## Problem to solve
Type out each record word for word. Pictures stay out.

## Given entries
BEGIN

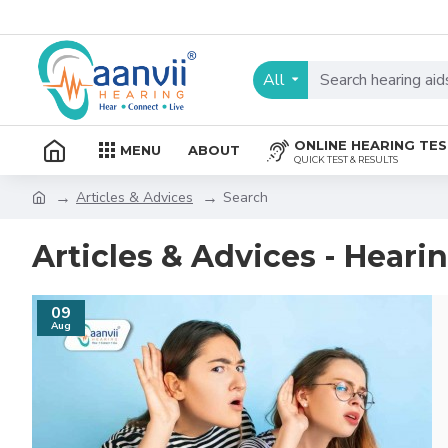
All
ONLINE HEARING TE
MENU
ABOUT
QUICK TEST & RESULTS
Articles & Advices
Search
Articles & Advices - Heari
09
Aug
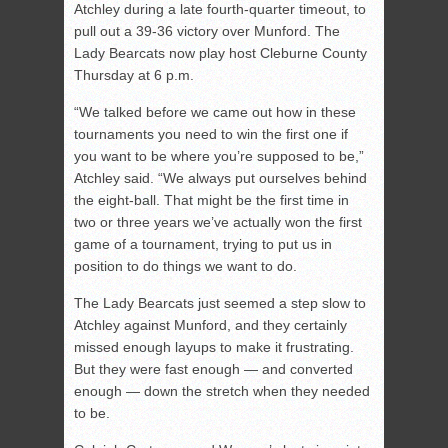
Atchley during a late fourth-quarter timeout, to
pull out a 39-36 victory over Munford. The
Lady Bearcats now play host Cleburne County
Thursday at 6 p.m.
“We talked before we came out how in these
tournaments you need to win the first one if
you want to be where you’re supposed to be,”
Atchley said. “We always put ourselves behind
the eight-ball. That might be the first time in
two or three years we’ve actually won the first
game of a tournament, trying to put us in
position to do things we want to do.
The Lady Bearcats just seemed a step slow to
Atchley against Munford, and they certainly
missed enough layups to make it frustrating.
But they were fast enough — and converted
enough — down the stretch when they needed
to be.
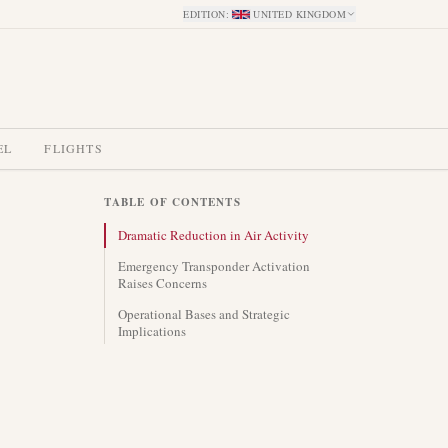
EDITION
:
UNITED KINGDOM
EL
FLIGHTS
TABLE OF CONTENTS
Dramatic Reduction in Air Activity
Emergency Transponder Activation
Raises Concerns
Operational Bases and Strategic
Implications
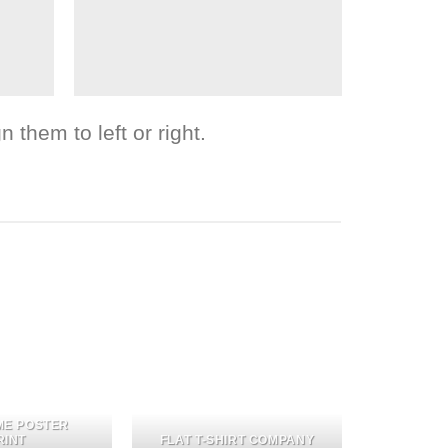
 them to left or right.
ME POSTER
RINT
FLAT T-SHIRT COMPANY
FL3 PR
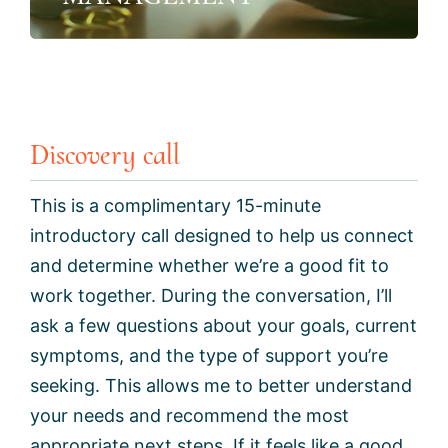
Discovery call
This is a complimentary 15-minute
introductory call designed to help us connect
and determine whether we’re a good fit to
work together. During the conversation, I’ll
ask a few questions about your goals, current
symptoms, and the type of support you’re
seeking. This allows me to better understand
your needs and recommend the most
appropriate next steps. If it feels like a good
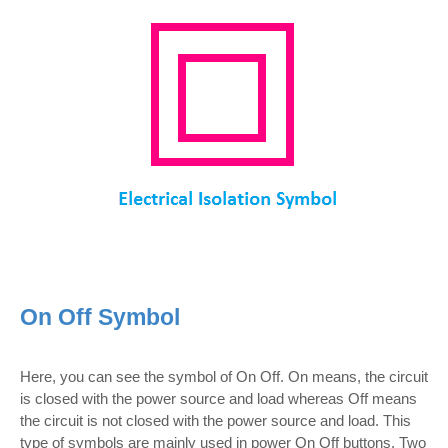
On Off Symbol
Here, you can see the symbol of On Off. On means, the circuit
is closed with the power source and load whereas Off means
the circuit is not closed with the power source and load. This
type of symbols are mainly used in power On Off buttons. Two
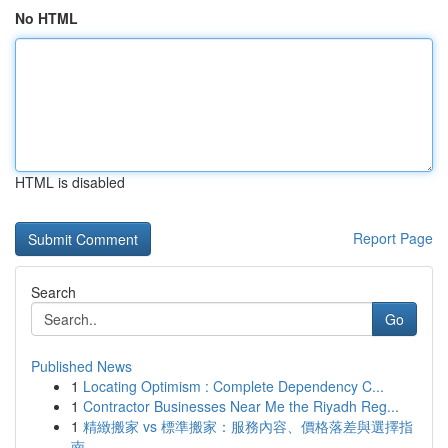
No HTML
HTML is disabled
Report Page
Search
Go
Published News
1
Locating Optimism : Complete Dependency C...
1
Contractor Businesses Near Me the Riyadh Reg...
1
精緻搬家 vs 標準搬家：服務內容、價格落差與選擇指
南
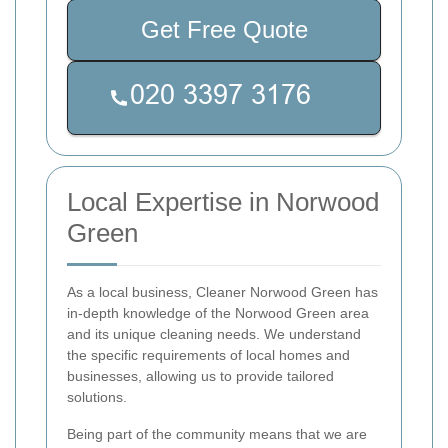
Get Free Quote
Local Expertise in Norwood
Green
As a local business, Cleaner Norwood Green has
in-depth knowledge of the Norwood Green area
and its unique cleaning needs. We understand
the specific requirements of local homes and
businesses, allowing us to provide tailored
solutions.
Being part of the community means that we are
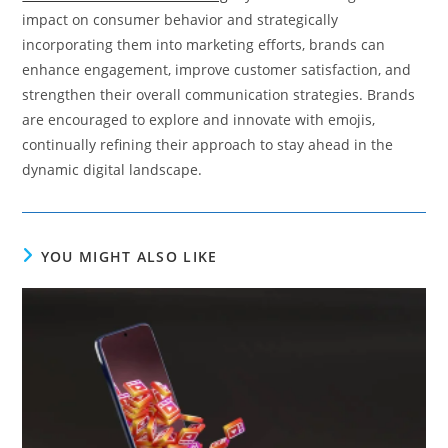
impact on consumer behavior and strategically
incorporating them into marketing efforts, brands can
enhance engagement, improve customer satisfaction, and
strengthen their overall communication strategies. Brands
are encouraged to explore and innovate with emojis,
continually refining their approach to stay ahead in the
dynamic digital landscape.
YOU MIGHT ALSO LIKE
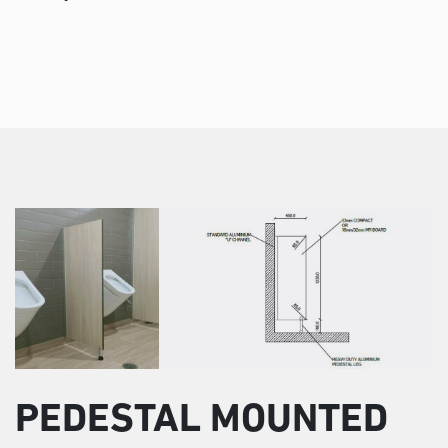
PEDESTAL MOUNTED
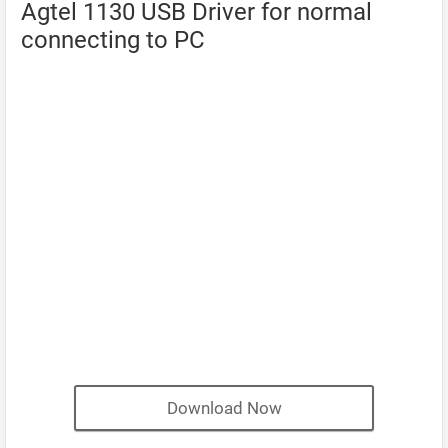
Agtel 1130 USB Driver for normal
connecting to PC
Download Now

END

## Completed task
All
ONLINE HEARING TE
MENU
ABOUT
QUICK TEST & RESULTS
Articles & Advices
Search
Articles & Advices - Heari
09
Aug
Atchley during a late fourth-quarter timeout, to
pull out a 39-36 victory over Munford. The
Lady Bearcats now play host Cleburne County
Thursday at 6 p.m.
“We talked before we came out how in these
tournaments you need to win the first one if
you want to be where you’re supposed to be,”
Atchley said. “We always put ourselves behind
the eight-ball. That might be the first time in
two or three years we’ve actually won the first
game of a tournament, trying to put us in
position to do things we want to do.
The Lady Bearcats just seemed a step slow to
Atchley against Munford, and they certainly
missed enough layups to make it frustrating.
But they were fast enough — and converted
enough — down the stretch when they needed
to be.
EDITION
:
UNITED KINGDOM
EL
FLIGHTS
TABLE OF CONTENTS
Dramatic Reduction in Air Activity
Emergency Transponder Activation
Raises Concerns
Operational Bases and Strategic
Implications
 them to left or right.
ME POSTER
RINT
FLAT T-SHIRT COMPANY
FL3 PR
Discovery call
This is a complimentary 15-minute
introductory call designed to help us connect
and determine whether we’re a good fit to
work together. During the conversation, I’ll
ask a few questions about your goals, current
symptoms, and the type of support you’re
seeking. This allows me to better understand
your needs and recommend the most
appropriate next steps. If it feels like a good
On Off Symbol
Here, you can see the symbol of On Off. On means, the circuit
is closed with the power source and load whereas Off means
the circuit is not closed with the power source and load. This
type of symbols are mainly used in power On Off buttons. Two
No HTML
HTML is disabled
Report Page
Search
Go
Published News
1
Locating Optimism : Complete Dependency C...
1
Contractor Businesses Near Me the Riyadh Reg...
1
精緻搬家 vs 標準搬家：服務內容、價格落差與選擇指
南
Get Free Quote
Local Expertise in Norwood
Green
As a local business, Cleaner Norwood Green has
in-depth knowledge of the Norwood Green area
and its unique cleaning needs. We understand
the specific requirements of local homes and
businesses, allowing us to provide tailored
solutions.
Being part of the community means that we are
impact on consumer behavior and strategically
incorporating them into marketing efforts, brands can
enhance engagement, improve customer satisfaction, and
strengthen their overall communication strategies. Brands
are encouraged to explore and innovate with emojis,
continually refining their approach to stay ahead in the
dynamic digital landscape.
YOU MIGHT ALSO LIKE
PEDESTAL MOUNTED
Agtel 1130 USB Driver for normal
connecting to PC
Download Now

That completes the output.